Geçmişinde kaza ya da bir sağlık sorunu sonucu bir kolunun sakat kaldığını düşündüğümüz Endre bu mezbahada müdür olarak çalışmaktadır. Maria’nin sosyal ilişkideki becerisi öyle zayıftır ki, çoğu zaman çalıştığı yerdeki işçiler arasında alay konusu olur. Öyle ki zaman zaman taklit edilmeye ya da yüzüne karşı kendisiyle ilgili cinsel içerikli konuşmalar yapılmasına kadar varır bu istismara varan davranışlar ancak, Maria bu tavırlara karşı kendisini korumayı da bilmemektedir.
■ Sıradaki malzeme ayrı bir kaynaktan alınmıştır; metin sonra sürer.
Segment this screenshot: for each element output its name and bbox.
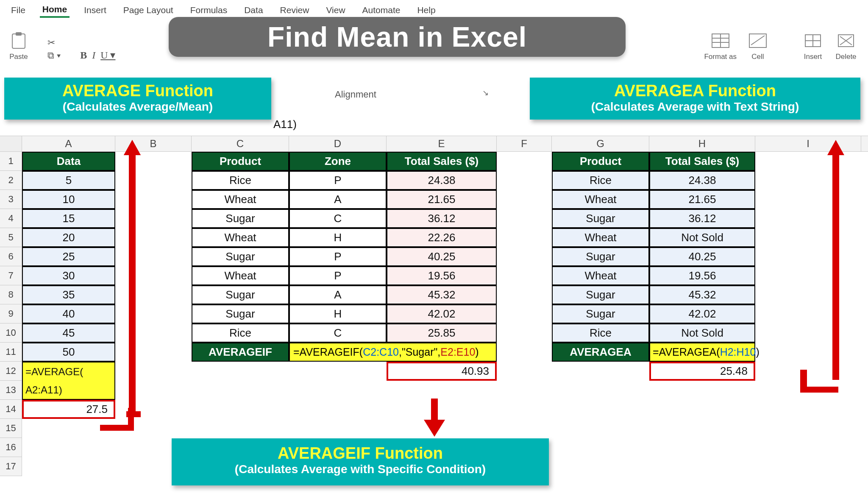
- table-a-value-8[interactable]: 35: [22, 285, 115, 304]
- row-header-2[interactable]: 2: [0, 171, 22, 190]
- delete-cells-block[interactable]: Delete: [834, 29, 858, 61]
- col-header-g[interactable]: G: [552, 136, 649, 151]
- table-gh-sales-8[interactable]: 45.32: [649, 285, 755, 304]
- row-header-15[interactable]: 15: [0, 419, 22, 438]
- averageif-label[interactable]: AVERAGEIF: [192, 343, 289, 362]
- table-a-value-10[interactable]: 45: [22, 323, 115, 343]
- col-header-a[interactable]: A: [22, 136, 115, 151]
- table-cde-sales-6[interactable]: 40.25: [387, 247, 497, 266]
- row-header-14[interactable]: 14: [0, 400, 22, 419]
- cell-styles-block[interactable]: Cell: [746, 29, 770, 61]
- averageif-result[interactable]: 40.93: [387, 362, 497, 381]
- table-gh-header-product[interactable]: Product: [552, 152, 649, 171]
- table-a-value-4[interactable]: 15: [22, 209, 115, 228]
- menu-data[interactable]: Data: [242, 3, 265, 17]
- table-cde-sales-9[interactable]: 42.02: [387, 304, 497, 323]
- averagea-formula[interactable]: =AVERAGEA(H2:H10): [649, 343, 755, 362]
- italic-button[interactable]: I: [92, 50, 95, 61]
- table-cde-zone-8[interactable]: A: [289, 285, 387, 304]
- menu-insert[interactable]: Insert: [81, 3, 109, 17]
- table-cde-product-2[interactable]: Rice: [192, 171, 289, 190]
- table-cde-zone-10[interactable]: C: [289, 323, 387, 343]
- table-gh-sales-7[interactable]: 19.56: [649, 266, 755, 285]
- row-header-4[interactable]: 4: [0, 209, 22, 228]
- col-header-c[interactable]: C: [192, 136, 289, 151]
- table-cde-zone-9[interactable]: H: [289, 304, 387, 323]
- table-cde-header-sales[interactable]: Total Sales ($): [387, 152, 497, 171]
- table-cde-product-10[interactable]: Rice: [192, 323, 289, 343]
- table-gh-product-6[interactable]: Sugar: [552, 247, 649, 266]
- table-cde-product-9[interactable]: Sugar: [192, 304, 289, 323]
- row-header-17[interactable]: 17: [0, 457, 22, 476]
- menu-automate[interactable]: Automate: [360, 3, 403, 17]
- table-gh-sales-6[interactable]: 40.25: [649, 247, 755, 266]
- table-gh-sales-4[interactable]: 36.12: [649, 209, 755, 228]
- row-header-7[interactable]: 7: [0, 266, 22, 285]
- menu-formulas[interactable]: Formulas: [188, 3, 230, 17]
- table-gh-product-2[interactable]: Rice: [552, 171, 649, 190]
- menu-view[interactable]: View: [323, 3, 348, 17]
- copy-icon[interactable]: ⧉ ▾: [47, 50, 61, 61]
- insert-cells-block[interactable]: Insert: [801, 29, 825, 61]
- table-cde-zone-7[interactable]: P: [289, 266, 387, 285]
- row-header-13[interactable]: 13: [0, 381, 22, 400]
- table-gh-product-3[interactable]: Wheat: [552, 190, 649, 209]
- table-a-value-11[interactable]: 50: [22, 343, 115, 362]
- table-cde-zone-3[interactable]: A: [289, 190, 387, 209]
- table-a-header[interactable]: Data: [22, 152, 115, 171]
- table-cde-zone-2[interactable]: P: [289, 171, 387, 190]
- table-cde-header-zone[interactable]: Zone: [289, 152, 387, 171]
- table-gh-sales-10[interactable]: Not Sold: [649, 323, 755, 343]
- col-header-i[interactable]: I: [755, 136, 861, 151]
- table-a-value-5[interactable]: 20: [22, 228, 115, 247]
- menu-review[interactable]: Review: [278, 3, 312, 17]
- table-gh-sales-3[interactable]: 21.65: [649, 190, 755, 209]
- table-gh-product-10[interactable]: Rice: [552, 323, 649, 343]
- row-header-9[interactable]: 9: [0, 304, 22, 323]
- row-header-16[interactable]: 16: [0, 438, 22, 457]
- table-cde-header-product[interactable]: Product: [192, 152, 289, 171]
- table-cde-sales-8[interactable]: 45.32: [387, 285, 497, 304]
- table-a-value-3[interactable]: 10: [22, 190, 115, 209]
- format-as-block[interactable]: Format as: [704, 29, 737, 61]
- row-header-5[interactable]: 5: [0, 228, 22, 247]
- table-cde-product-4[interactable]: Sugar: [192, 209, 289, 228]
- table-cde-product-7[interactable]: Wheat: [192, 266, 289, 285]
- bold-button[interactable]: B: [80, 50, 87, 61]
- averageif-formula[interactable]: =AVERAGEIF(C2:C10,"Sugar",E2:E10): [289, 343, 497, 362]
- average-formula-line2[interactable]: A2:A11): [22, 381, 115, 400]
- col-header-e[interactable]: E: [387, 136, 497, 151]
- row-header-1[interactable]: 1: [0, 152, 22, 171]
- row-header-11[interactable]: 11: [0, 343, 22, 362]
- averagea-label[interactable]: AVERAGEA: [552, 343, 649, 362]
- col-header-h[interactable]: H: [649, 136, 755, 151]
- menu-file[interactable]: File: [8, 3, 28, 17]
- table-cde-zone-5[interactable]: H: [289, 228, 387, 247]
- table-cde-sales-3[interactable]: 21.65: [387, 190, 497, 209]
- row-header-10[interactable]: 10: [0, 323, 22, 343]
- table-a-value-7[interactable]: 30: [22, 266, 115, 285]
- row-header-6[interactable]: 6: [0, 247, 22, 266]
- menu-help[interactable]: Help: [415, 3, 438, 17]
- menu-page-layout[interactable]: Page Layout: [121, 3, 176, 17]
- table-gh-product-9[interactable]: Sugar: [552, 304, 649, 323]
- row-header-3[interactable]: 3: [0, 190, 22, 209]
- menu-home[interactable]: Home: [40, 3, 70, 18]
- table-gh-product-8[interactable]: Sugar: [552, 285, 649, 304]
- table-cde-product-6[interactable]: Sugar: [192, 247, 289, 266]
- table-gh-sales-9[interactable]: 42.02: [649, 304, 755, 323]
- underline-button[interactable]: U ▾: [100, 49, 115, 61]
- table-gh-product-7[interactable]: Wheat: [552, 266, 649, 285]
- cut-icon[interactable]: ✂: [47, 37, 55, 48]
- table-gh-header-sales[interactable]: Total Sales ($): [649, 152, 755, 171]
- row-header-12[interactable]: 12: [0, 362, 22, 381]
- table-cde-zone-6[interactable]: P: [289, 247, 387, 266]
- table-a-value-6[interactable]: 25: [22, 247, 115, 266]
- table-a-value-2[interactable]: 5: [22, 171, 115, 190]
- table-cde-product-5[interactable]: Wheat: [192, 228, 289, 247]
- col-header-d[interactable]: D: [289, 136, 387, 151]
- table-cde-product-3[interactable]: Wheat: [192, 190, 289, 209]
- row-header-8[interactable]: 8: [0, 285, 22, 304]
- alignment-dialog-launcher-icon[interactable]: ↘: [482, 88, 489, 98]
- paste-block[interactable]: Paste: [7, 29, 31, 61]
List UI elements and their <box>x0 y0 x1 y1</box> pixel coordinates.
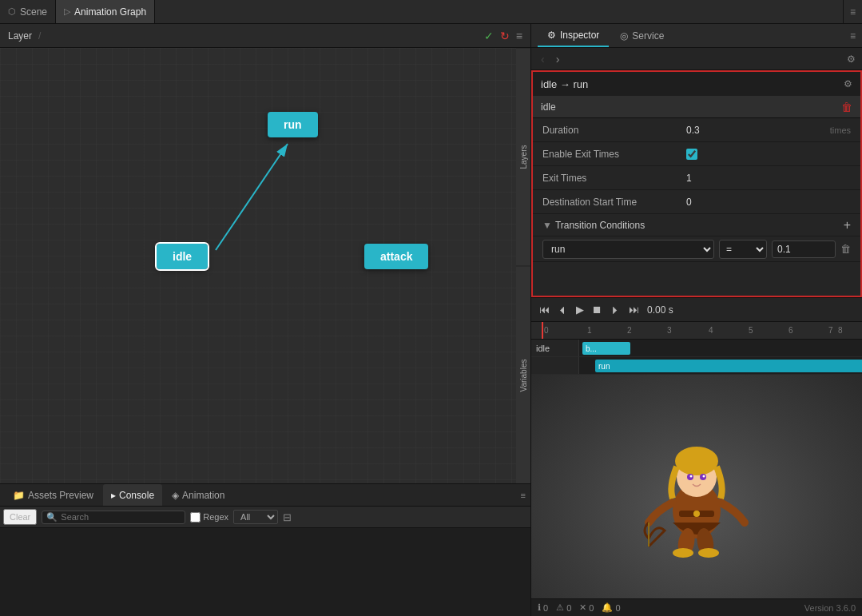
animation-tab-label: Animation Graph <box>74 6 146 18</box>
regex-label: Regex <box>190 512 228 523</box>
clear-console-btn[interactable]: Clear <box>3 509 37 525</box>
inspector-menu-btn[interactable]: ≡ <box>850 30 856 42</box>
bell-status: 🔔 0 <box>602 602 620 613</box>
inspector-settings-btn[interactable]: ⚙ <box>847 54 856 65</box>
condition-row: run = ≠ > < 🗑 <box>533 236 860 262</box>
inspector-gear-icon: ⚙ <box>547 30 556 41</box>
tab-animation-graph[interactable]: ▷ Animation Graph <box>56 0 155 23</box>
bell-icon: 🔔 <box>602 602 613 613</box>
add-condition-btn[interactable]: + <box>844 218 851 232</box>
left-panel: Layer / ✓ ↻ ≡ run idle att <box>0 24 531 616</box>
service-tab-label: Service <box>632 30 664 42</box>
graph-canvas[interactable]: run idle attack Layers Variables <box>0 48 530 483</box>
svg-line-1 <box>216 144 288 250</box>
graph-arrows-svg <box>0 48 530 483</box>
character-preview <box>609 407 785 566</box>
scene-icon: ⬡ <box>8 6 16 17</box>
svg-point-15 <box>693 511 700 517</box>
node-attack[interactable]: attack <box>364 244 428 269</box>
track-idle-content[interactable]: b... <box>579 340 862 356</box>
enable-exit-checkbox[interactable] <box>686 149 697 160</box>
condition-op-select[interactable]: = ≠ > < <box>719 240 767 259</box>
layers-label[interactable]: Layers <box>516 48 530 266</box>
transition-panel: idle → run ⚙ idle 🗑 Duration 0.3 times E… <box>531 70 862 297</box>
duration-row: Duration 0.3 times <box>533 118 860 142</box>
confirm-btn[interactable]: ✓ <box>484 30 494 42</box>
nav-forward-btn[interactable]: › <box>553 51 563 67</box>
main-layout: Layer / ✓ ↻ ≡ run idle att <box>0 24 862 616</box>
transition-title: idle → run <box>541 78 844 90</box>
dest-start-row: Destination Start Time 0 <box>533 190 860 214</box>
tab-service[interactable]: ◎ Service <box>610 24 673 47</box>
filter-select[interactable]: All Log Warn Error <box>233 510 278 524</box>
bottom-panel: 📁 Assets Preview ▸ Console ◈ Animation ≡… <box>0 483 530 616</box>
btn-timeline-stop[interactable]: ⏹ <box>589 301 606 318</box>
nav-back-btn[interactable]: ‹ <box>538 51 548 67</box>
transition-settings-btn[interactable]: ⚙ <box>844 78 852 89</box>
error-count: 0 <box>589 603 594 613</box>
track-run-content[interactable]: run <box>579 357 862 374</box>
condition-value-input[interactable] <box>772 240 836 258</box>
enable-exit-label: Enable Exit Times <box>542 149 686 160</box>
dest-start-value[interactable]: 0 <box>686 197 851 208</box>
node-idle[interactable]: idle <box>157 244 208 269</box>
tab-scene[interactable]: ⬡ Scene <box>0 0 56 23</box>
exit-times-value[interactable]: 1 <box>686 173 851 184</box>
bottom-menu-btn[interactable]: ≡ <box>521 491 526 500</box>
delete-state-btn[interactable]: 🗑 <box>841 101 852 113</box>
tab-inspector[interactable]: ⚙ Inspector <box>538 24 609 47</box>
version-label: Version 3.6.0 <box>804 603 856 613</box>
conditions-label: Transition Conditions <box>555 220 844 231</box>
transition-state-row: idle 🗑 <box>533 96 860 118</box>
info-icon: ℹ <box>538 602 541 613</box>
error-status: ✕ 0 <box>579 602 594 613</box>
status-bar: ℹ 0 ⚠ 0 ✕ 0 🔔 0 Version 3.6.0 <box>531 598 862 616</box>
inspector-tab-label: Inspector <box>560 30 599 41</box>
refresh-btn[interactable]: ↻ <box>500 30 510 42</box>
btn-timeline-next-frame[interactable]: ⏵ <box>607 301 624 318</box>
track-run-label <box>531 357 579 374</box>
warning-status: ⚠ 0 <box>556 602 571 613</box>
run-clip[interactable]: run <box>595 360 862 372</box>
topbar-menu-btn[interactable]: ≡ <box>843 0 862 23</box>
info-count: 0 <box>543 603 548 613</box>
idle-clip[interactable]: b... <box>582 342 630 355</box>
btn-timeline-prev[interactable]: ⏴ <box>554 301 571 318</box>
top-bar: ⬡ Scene ▷ Animation Graph ≡ <box>0 0 862 24</box>
tab-assets[interactable]: 📁 Assets Preview <box>5 484 101 506</box>
file-icon[interactable]: ⊟ <box>283 511 292 523</box>
svg-point-11 <box>690 475 693 478</box>
inspector-tabs: ⚙ Inspector ◎ Service ≡ <box>531 24 862 48</box>
btn-timeline-start[interactable]: ⏮ <box>536 301 553 318</box>
duration-label: Duration <box>542 125 686 136</box>
svg-point-8 <box>675 447 718 475</box>
animation-tab-icon: ◈ <box>172 490 179 501</box>
search-input[interactable] <box>61 512 181 522</box>
condition-var-select[interactable]: run <box>542 240 714 259</box>
graph-menu-btn[interactable]: ≡ <box>516 30 522 42</box>
conditions-spacer <box>533 262 860 297</box>
graph-header: Layer / ✓ ↻ ≡ <box>0 24 530 48</box>
regex-checkbox[interactable] <box>190 512 201 523</box>
node-run[interactable]: run <box>268 112 318 137</box>
timeline-area: ⏮ ⏴ ▶ ⏹ ⏵ ⏭ 0.00 s 0 1 2 3 4 5 6 7 8 <box>531 297 862 375</box>
btn-timeline-end[interactable]: ⏭ <box>626 301 642 318</box>
warning-count: 0 <box>566 603 571 613</box>
timeline-time: 0.00 s <box>647 304 673 316</box>
bell-count: 0 <box>615 603 620 613</box>
duration-value[interactable]: 0.3 <box>686 125 825 136</box>
tab-animation[interactable]: ◈ Animation <box>164 484 232 506</box>
condition-delete-btn[interactable]: 🗑 <box>840 243 851 255</box>
layer-sep: / <box>38 30 41 42</box>
timeline-ruler: 0 1 2 3 4 5 6 7 8 <box>531 322 862 340</box>
service-icon: ◎ <box>620 30 628 42</box>
timeline-tracks: idle b... run <box>531 340 862 375</box>
tab-console[interactable]: ▸ Console <box>103 484 162 506</box>
variables-label[interactable]: Variables <box>516 266 530 484</box>
btn-timeline-play[interactable]: ▶ <box>573 301 587 318</box>
sidebar-labels: Layers Variables <box>516 48 530 483</box>
svg-point-12 <box>703 475 705 478</box>
conditions-toggle-btn[interactable]: ▼ <box>542 220 552 231</box>
state-label: idle <box>541 101 841 113</box>
timeline-playhead[interactable] <box>542 322 543 339</box>
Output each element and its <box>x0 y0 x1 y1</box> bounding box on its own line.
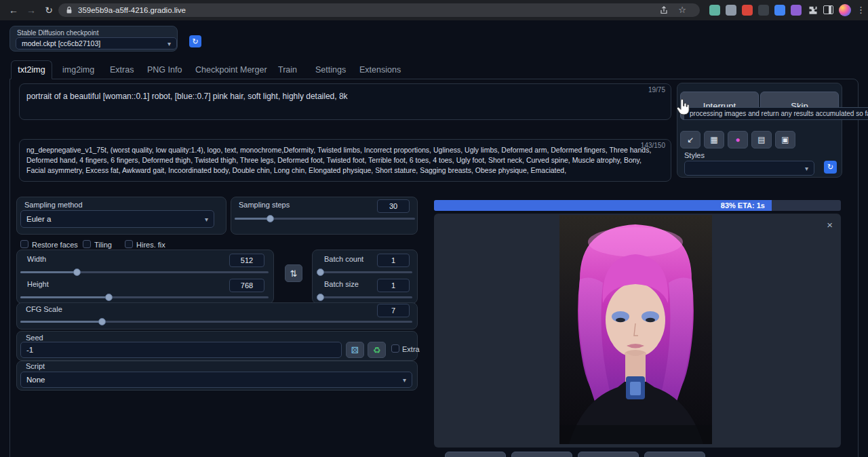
chevron-down-icon: ▾ <box>205 216 208 223</box>
script-dropdown[interactable]: None ▾ <box>20 372 412 388</box>
back-icon[interactable]: ← <box>7 3 20 17</box>
tiling-checkbox[interactable] <box>83 240 91 248</box>
clear-prompt-button[interactable]: ▦ <box>704 131 724 148</box>
progress-text: 83% ETA: 1s <box>721 201 765 210</box>
checkpoint-block: Stable Diffusion checkpoint model.ckpt [… <box>9 26 178 52</box>
batch-size-label: Batch size <box>324 280 359 288</box>
batch-count-input[interactable]: 1 <box>377 254 410 267</box>
style-copy-button[interactable]: ▤ <box>751 131 772 148</box>
cfg-scale-input[interactable]: 7 <box>377 304 410 317</box>
reuse-seed-button[interactable]: ♻ <box>368 342 386 358</box>
browser-menu-icon[interactable]: ⋮ <box>856 5 865 15</box>
cfg-scale-slider[interactable] <box>20 317 412 326</box>
slider-handle[interactable] <box>73 269 81 276</box>
generated-image[interactable] <box>559 215 712 444</box>
output-gallery: × <box>434 214 841 448</box>
bookmark-star-icon[interactable]: ☆ <box>678 5 686 15</box>
random-seed-button[interactable]: ⚄ <box>346 342 364 358</box>
width-label: Width <box>27 255 46 263</box>
close-preview-icon[interactable]: × <box>827 219 833 231</box>
restore-faces-checkbox[interactable] <box>20 240 28 248</box>
output-action-button[interactable] <box>511 452 572 457</box>
output-action-button[interactable] <box>644 452 705 457</box>
width-input[interactable]: 512 <box>229 254 264 267</box>
sampling-steps-input[interactable]: 30 <box>377 199 410 213</box>
paste-params-button[interactable]: ↙ <box>680 131 701 148</box>
sampling-method-label: Sampling method <box>24 201 83 209</box>
seed-extra-checkbox[interactable] <box>391 344 399 353</box>
refresh-styles-button[interactable]: ↻ <box>824 161 837 174</box>
styles-dropdown[interactable]: ▾ <box>684 161 814 176</box>
tab-extras[interactable]: Extras <box>110 65 134 75</box>
cfg-scale-label: CFG Scale <box>26 305 62 313</box>
tab-settings[interactable]: Settings <box>315 65 346 75</box>
tab-png-info[interactable]: PNG Info <box>147 65 182 75</box>
browser-toolbar: ← → ↻ 359e5b9a-a5ff-4216.gradio.live ☆ ⋮ <box>0 0 868 20</box>
width-slider[interactable] <box>20 268 269 277</box>
script-label: Script <box>26 362 45 370</box>
checkpoint-label: Stable Diffusion checkpoint <box>17 29 98 37</box>
side-panel-icon-bar <box>829 6 831 14</box>
batch-count-slider[interactable] <box>317 268 412 277</box>
height-slider[interactable] <box>20 293 269 302</box>
chevron-down-icon: ▾ <box>167 40 171 47</box>
checkpoint-value: model.ckpt [cc6cb27103] <box>22 39 100 47</box>
negative-prompt-input[interactable]: ng_deepnegative_v1_75t, (worst quality, … <box>19 139 671 182</box>
extension-icon[interactable] <box>726 5 736 16</box>
extension-icon[interactable] <box>742 5 753 16</box>
address-bar[interactable]: 359e5b9a-a5ff-4216.gradio.live ☆ <box>58 3 700 17</box>
slider-handle[interactable] <box>98 318 106 325</box>
batch-size-slider[interactable] <box>317 293 412 302</box>
slider-track <box>317 271 412 273</box>
side-panel-icon[interactable] <box>823 5 833 14</box>
extensions-puzzle-icon[interactable] <box>807 5 818 16</box>
prompt-input[interactable]: portrait of a beautiful [woman::0.1] rob… <box>19 83 671 120</box>
tab-img2img[interactable]: img2img <box>62 65 94 75</box>
tab-checkpoint-merger[interactable]: Checkpoint Merger <box>195 65 267 75</box>
slider-fill <box>20 271 77 273</box>
sampling-steps-label: Sampling steps <box>239 201 290 209</box>
output-action-button[interactable] <box>445 452 506 457</box>
styles-label: Styles <box>684 151 705 159</box>
slider-handle[interactable] <box>105 294 113 301</box>
checkpoint-dropdown[interactable]: model.ckpt [cc6cb27103] ▾ <box>16 37 177 49</box>
sampling-method-dropdown[interactable]: Euler a ▾ <box>20 210 214 228</box>
height-input[interactable]: 768 <box>229 279 264 292</box>
negative-prompt-text: ng_deepnegative_v1_75t, (worst quality, … <box>26 145 661 176</box>
seed-extra-label: Extra <box>402 345 420 353</box>
batch-size-input[interactable]: 1 <box>377 279 410 292</box>
forward-icon[interactable]: → <box>24 3 38 17</box>
slider-handle[interactable] <box>317 269 324 276</box>
swap-dimensions-button[interactable]: ⇅ <box>285 264 302 282</box>
output-action-button[interactable] <box>578 452 639 457</box>
prompt-token-counter: 19/75 <box>648 86 665 94</box>
restore-faces-label: Restore faces <box>32 241 78 249</box>
slider-handle[interactable] <box>267 215 274 222</box>
progress-bar: 83% ETA: 1s <box>434 200 841 211</box>
lock-icon <box>66 6 73 14</box>
slider-fill <box>20 296 108 298</box>
extension-icon[interactable] <box>791 5 802 16</box>
profile-avatar[interactable] <box>839 4 851 16</box>
prompt-text: portrait of a beautiful [woman::0.1] rob… <box>26 91 623 102</box>
sampling-steps-slider[interactable] <box>235 214 415 223</box>
tab-txt2img[interactable]: txt2img <box>11 60 52 79</box>
extension-icon[interactable] <box>758 5 769 16</box>
chevron-down-icon: ▾ <box>805 165 808 172</box>
style-save-button[interactable]: ▣ <box>775 131 795 148</box>
seed-input[interactable]: -1 <box>20 342 342 358</box>
reload-icon[interactable]: ↻ <box>42 3 56 17</box>
chevron-down-icon: ▾ <box>403 376 406 384</box>
screen: ← → ↻ 359e5b9a-a5ff-4216.gradio.live ☆ ⋮ <box>0 0 868 457</box>
style-apply-button[interactable]: ● <box>728 131 748 148</box>
slider-fill <box>20 321 102 323</box>
tab-extensions[interactable]: Extensions <box>359 65 401 75</box>
hires-fix-checkbox[interactable] <box>125 240 133 248</box>
extension-icon[interactable] <box>709 5 720 16</box>
progress-fill: 83% ETA: 1s <box>434 200 772 211</box>
refresh-checkpoints-button[interactable]: ↻ <box>189 35 201 47</box>
slider-handle[interactable] <box>317 294 324 301</box>
extension-icon[interactable] <box>774 5 785 16</box>
tab-train[interactable]: Train <box>278 65 297 75</box>
share-icon[interactable] <box>659 5 669 15</box>
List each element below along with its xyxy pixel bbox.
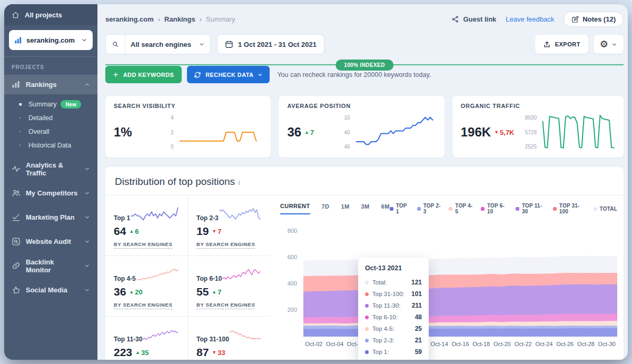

Film ilk karesindeki tedirgin bakışlı geyiklerin gözlerini, başlarına ne geleceğini biliyorcasına tedirgin ve çaresiz bekleyiş içindeki boğaların gözleri alır. Boğaların mezbahadaki kesim anından sonra oluk oluk akan kanların temizlenmesine tanık oluruz sıkça. Doğada bir başına alabildiğine özgür yaşayan geyik çiftine karşın, insanların açlığını gidermek için ölüm sırasını bekleyen boğalar bir o kadar çaresizdir. Açlık ve cinsellik içgüdüleri arasında gider gelir film sanki sürekli. Yemek yeme, çalışma ve sohbet saatlerini,akşamları eve kalan yalnızlık saatleri izler. Yalnızlığın içinde Endre ancak televizyon sesi ile Maria ise ritüellerini yerine getirdikten sonra uyuyabilir.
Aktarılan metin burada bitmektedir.